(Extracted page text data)
^^^^
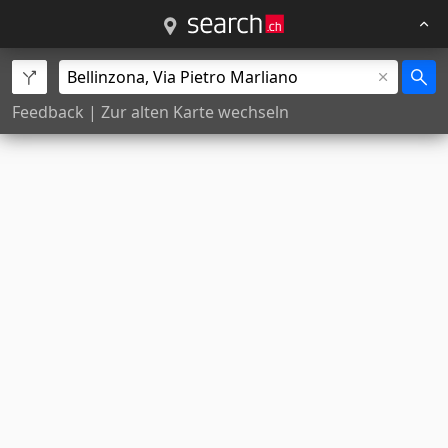
Feedback
|
Zur alten Karte wechseln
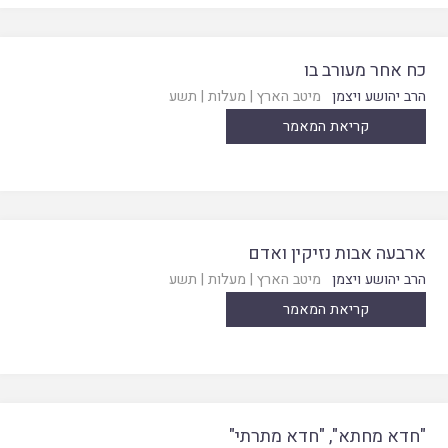
כח אחר מעורב בו
הרב יהושע ויצמן
מיטב הארץ
|
מעלות
|
תשע
קריאת המאמר
ארבעה אבות נזיקין ואדם
הרב יהושע ויצמן
מיטב הארץ
|
מעלות
|
תשע
קריאת המאמר
"חדא מחתא", "חדא מתרתי"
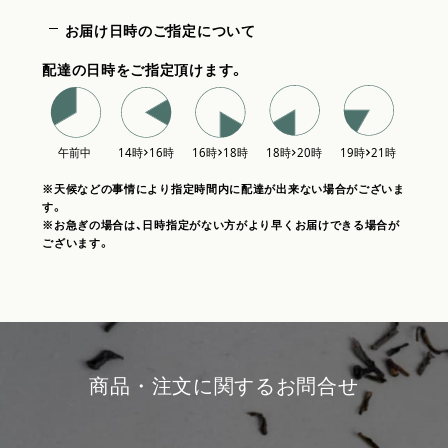
お届け日時のご指定について
配達の日時をご指定頂けます。
※天候などの事情により指定時間内に配達が出来ない場合がございま
す。
※お急ぎの場合は、日時指定がない方がより早くお届けできる場合が
ございます。
商品・注文に関するお問合せ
^^^^
**Task statement**
Please repeat every record exactly, leaving the pictures out.

**Answer to this task**
Feedback
|
Zur alten Karte wechseln
כח אחר מעורב בו
הרב יהושע ויצמן
מיטב הארץ
|
מעלות
|
תשע
קריאת המאמר
ארבעה אבות נזיקין ואדם
הרב יהושע ויצמן
מיטב הארץ
|
מעלות
|
תשע
קריאת המאמר
"חדא מחתא", "חדא מתרתי"
お届け日時のご指定について
配達の日時をご指定頂けます。
※天候などの事情により指定時間内に配達が出来ない場合がございま
す。
※お急ぎの場合は、日時指定がない方がより早くお届けできる場合が
ございます。
商品・注文に関するお問合せ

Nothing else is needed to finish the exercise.